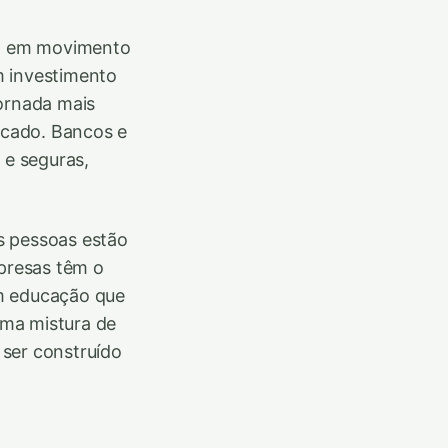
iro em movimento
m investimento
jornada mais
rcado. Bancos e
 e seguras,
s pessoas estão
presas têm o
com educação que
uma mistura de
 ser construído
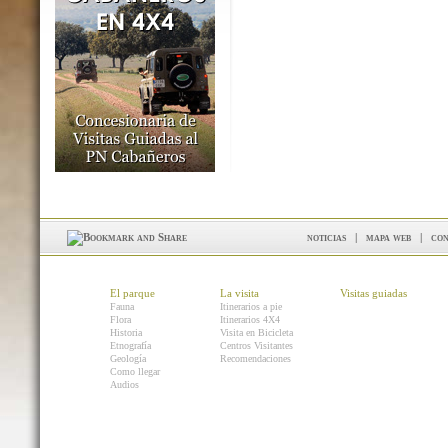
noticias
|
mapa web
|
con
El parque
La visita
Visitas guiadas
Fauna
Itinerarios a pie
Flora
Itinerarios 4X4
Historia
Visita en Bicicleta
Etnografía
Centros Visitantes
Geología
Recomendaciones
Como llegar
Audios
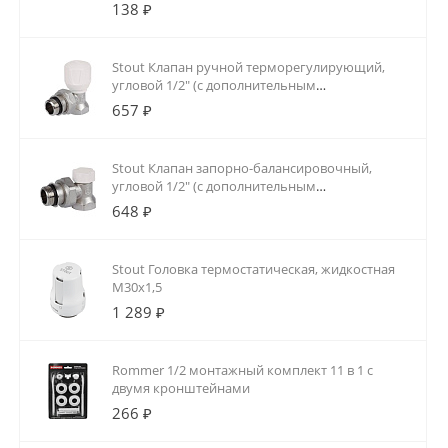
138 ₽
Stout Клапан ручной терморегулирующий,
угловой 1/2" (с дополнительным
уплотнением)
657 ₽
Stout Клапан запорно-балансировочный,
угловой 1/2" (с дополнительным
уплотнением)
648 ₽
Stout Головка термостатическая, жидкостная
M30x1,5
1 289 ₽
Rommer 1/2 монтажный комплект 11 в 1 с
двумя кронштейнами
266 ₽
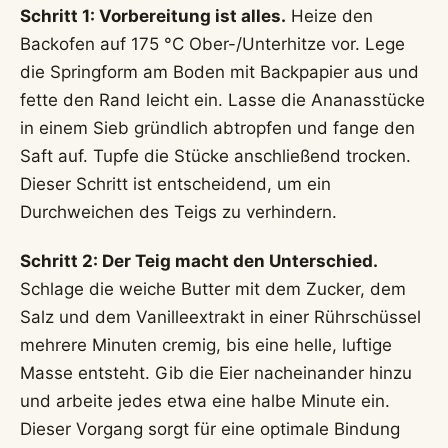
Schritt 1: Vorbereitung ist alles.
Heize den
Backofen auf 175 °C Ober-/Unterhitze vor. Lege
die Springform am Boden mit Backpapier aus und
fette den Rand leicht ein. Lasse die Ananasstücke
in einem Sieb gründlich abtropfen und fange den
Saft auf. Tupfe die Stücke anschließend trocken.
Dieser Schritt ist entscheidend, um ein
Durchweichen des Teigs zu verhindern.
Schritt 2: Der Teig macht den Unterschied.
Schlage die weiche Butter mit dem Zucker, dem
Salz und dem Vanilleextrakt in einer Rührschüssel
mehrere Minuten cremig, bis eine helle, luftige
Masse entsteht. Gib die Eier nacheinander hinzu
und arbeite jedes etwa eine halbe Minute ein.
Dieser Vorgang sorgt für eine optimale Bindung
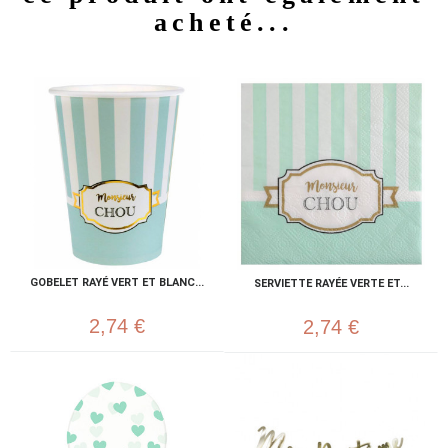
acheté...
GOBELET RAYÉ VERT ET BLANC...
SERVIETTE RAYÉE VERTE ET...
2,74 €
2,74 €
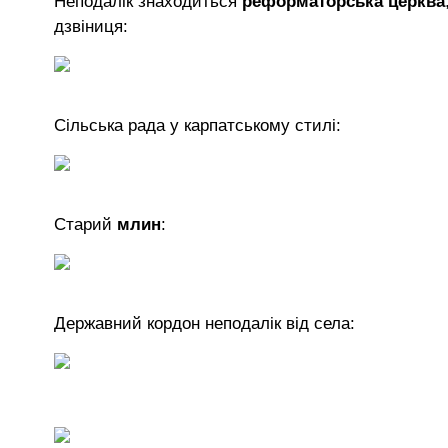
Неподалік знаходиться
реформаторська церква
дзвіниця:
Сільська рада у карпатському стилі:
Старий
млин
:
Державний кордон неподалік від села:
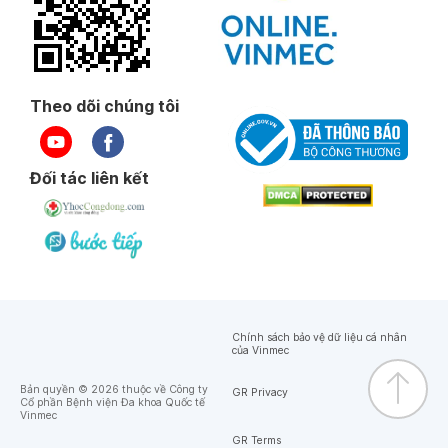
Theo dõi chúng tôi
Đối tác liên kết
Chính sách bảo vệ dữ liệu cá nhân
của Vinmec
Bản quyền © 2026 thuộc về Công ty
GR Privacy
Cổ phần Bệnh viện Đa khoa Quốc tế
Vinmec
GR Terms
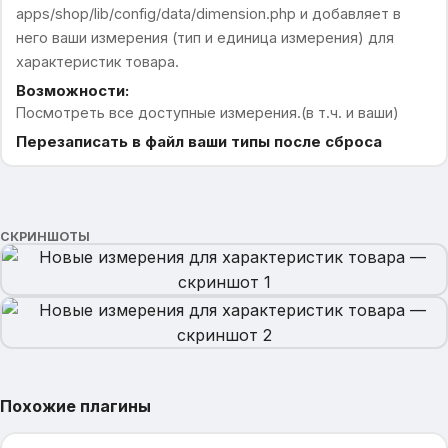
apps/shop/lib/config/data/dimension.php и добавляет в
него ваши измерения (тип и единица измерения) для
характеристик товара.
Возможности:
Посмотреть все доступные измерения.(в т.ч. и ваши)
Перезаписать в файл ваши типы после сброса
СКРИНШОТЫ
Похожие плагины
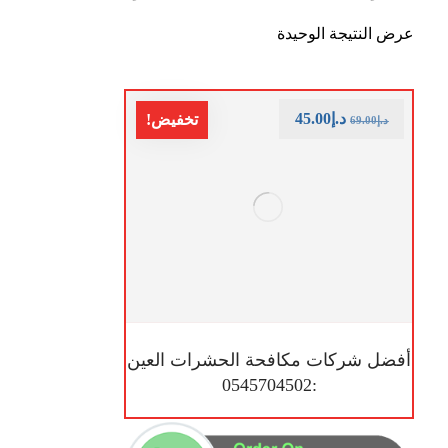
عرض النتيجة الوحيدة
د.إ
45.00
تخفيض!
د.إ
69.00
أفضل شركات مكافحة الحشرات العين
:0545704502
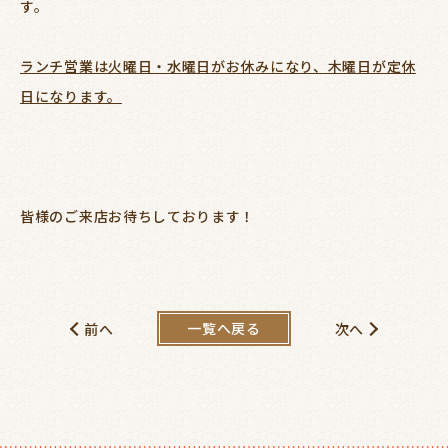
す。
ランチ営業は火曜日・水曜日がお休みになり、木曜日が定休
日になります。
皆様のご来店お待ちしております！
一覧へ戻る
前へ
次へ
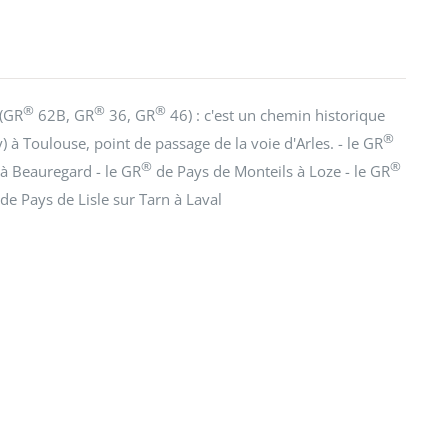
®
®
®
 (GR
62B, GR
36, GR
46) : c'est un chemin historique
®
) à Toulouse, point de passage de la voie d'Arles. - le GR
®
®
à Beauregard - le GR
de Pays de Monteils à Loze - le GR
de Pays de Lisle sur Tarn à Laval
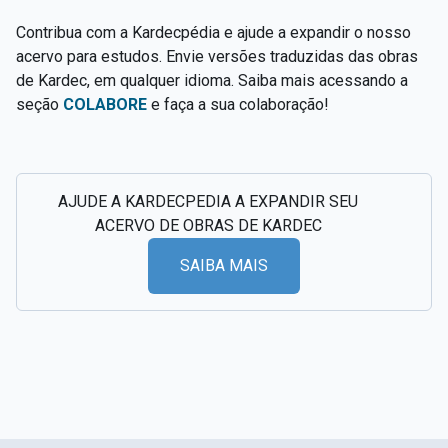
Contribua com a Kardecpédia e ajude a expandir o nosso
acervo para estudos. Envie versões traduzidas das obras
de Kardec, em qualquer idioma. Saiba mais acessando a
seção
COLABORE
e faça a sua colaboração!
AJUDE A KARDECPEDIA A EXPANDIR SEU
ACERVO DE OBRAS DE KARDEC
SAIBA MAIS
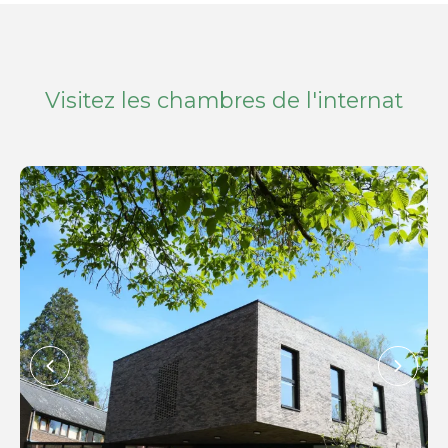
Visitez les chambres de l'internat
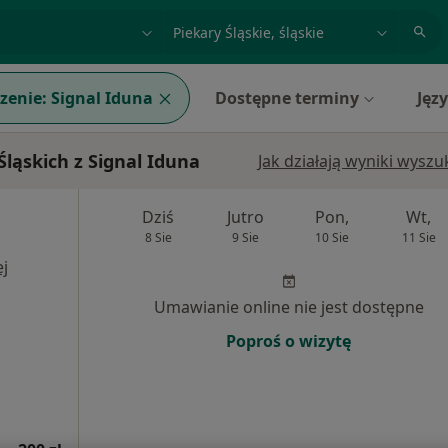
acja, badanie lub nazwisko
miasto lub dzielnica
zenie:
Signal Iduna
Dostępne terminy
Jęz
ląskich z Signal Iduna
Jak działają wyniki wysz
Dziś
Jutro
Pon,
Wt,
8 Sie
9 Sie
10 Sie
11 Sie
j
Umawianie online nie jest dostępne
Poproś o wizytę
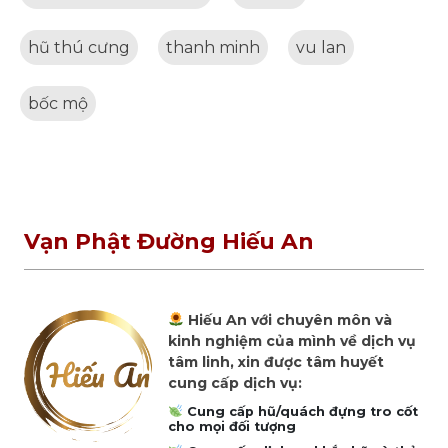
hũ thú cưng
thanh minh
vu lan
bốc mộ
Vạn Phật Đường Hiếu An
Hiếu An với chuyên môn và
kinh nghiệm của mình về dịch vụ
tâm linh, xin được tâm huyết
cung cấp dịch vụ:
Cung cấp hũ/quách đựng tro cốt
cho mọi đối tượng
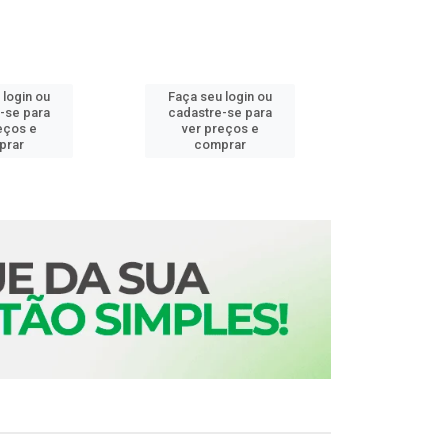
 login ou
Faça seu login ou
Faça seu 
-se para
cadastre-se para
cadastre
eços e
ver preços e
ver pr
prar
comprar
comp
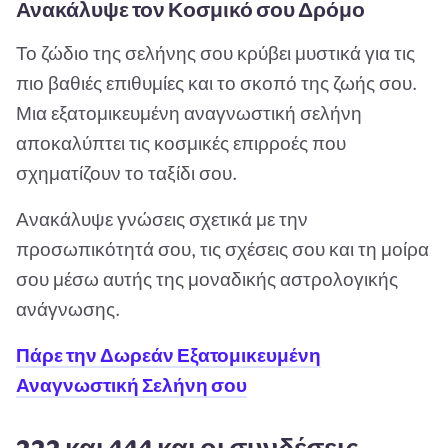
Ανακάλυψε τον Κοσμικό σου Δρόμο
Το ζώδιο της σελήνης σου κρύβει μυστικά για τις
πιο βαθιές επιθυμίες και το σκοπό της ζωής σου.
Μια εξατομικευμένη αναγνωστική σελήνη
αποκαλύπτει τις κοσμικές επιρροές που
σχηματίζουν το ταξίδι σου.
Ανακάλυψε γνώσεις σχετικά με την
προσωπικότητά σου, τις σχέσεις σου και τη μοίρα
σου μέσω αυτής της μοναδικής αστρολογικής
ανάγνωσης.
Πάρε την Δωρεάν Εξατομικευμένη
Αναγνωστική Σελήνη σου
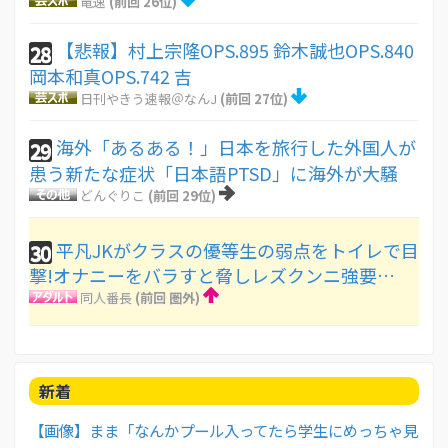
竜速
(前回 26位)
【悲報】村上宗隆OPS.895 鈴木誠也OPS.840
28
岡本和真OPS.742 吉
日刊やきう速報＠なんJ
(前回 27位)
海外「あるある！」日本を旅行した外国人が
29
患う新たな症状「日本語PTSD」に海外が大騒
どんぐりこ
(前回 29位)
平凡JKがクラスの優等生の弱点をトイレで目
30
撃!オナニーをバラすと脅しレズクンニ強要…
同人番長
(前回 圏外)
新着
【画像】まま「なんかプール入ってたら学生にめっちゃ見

## [Action item]
Look above for the line containing "Đối tác liên kết", then write out every line from there down to the line containing "Contribua com a", that line included, with no pictures.

## [Response below]
Đối tác liên kết
Chính sách bảo vệ dữ liệu cá nhân
của Vinmec
Bản quyền © 2026 thuộc về Công ty
GR Privacy
Cổ phần Bệnh viện Đa khoa Quốc tế
Vinmec
GR Terms
apps/shop/lib/config/data/dimension.php и добавляет в
него ваши измерения (тип и единица измерения) для
характеристик товара.
Возможности:
Посмотреть все доступные измерения.(в т.ч. и ваши)
Перезаписать в файл ваши типы после сброса
СКРИНШОТЫ
Похожие плагины
عرض النتيجة الوحيدة
د.إ
45.00
تخفيض!
د.إ
69.00
أفضل شركات مكافحة الحشرات العين
:0545704502
す。
ランチ営業は火曜日・水曜日がお休みになり、木曜日が定休
日になります。
皆様のご来店お待ちしております！
一覧へ戻る
前へ
次へ
®
®
®
 (GR
62B, GR
36, GR
46) : c'est un chemin historique
®
) à Toulouse, point de passage de la voie d'Arles. - le GR
®
®
à Beauregard - le GR
de Pays de Monteils à Loze - le GR
de Pays de Lisle sur Tarn à Laval
Contribua com a Kardecpédia e ajude a expandir o nosso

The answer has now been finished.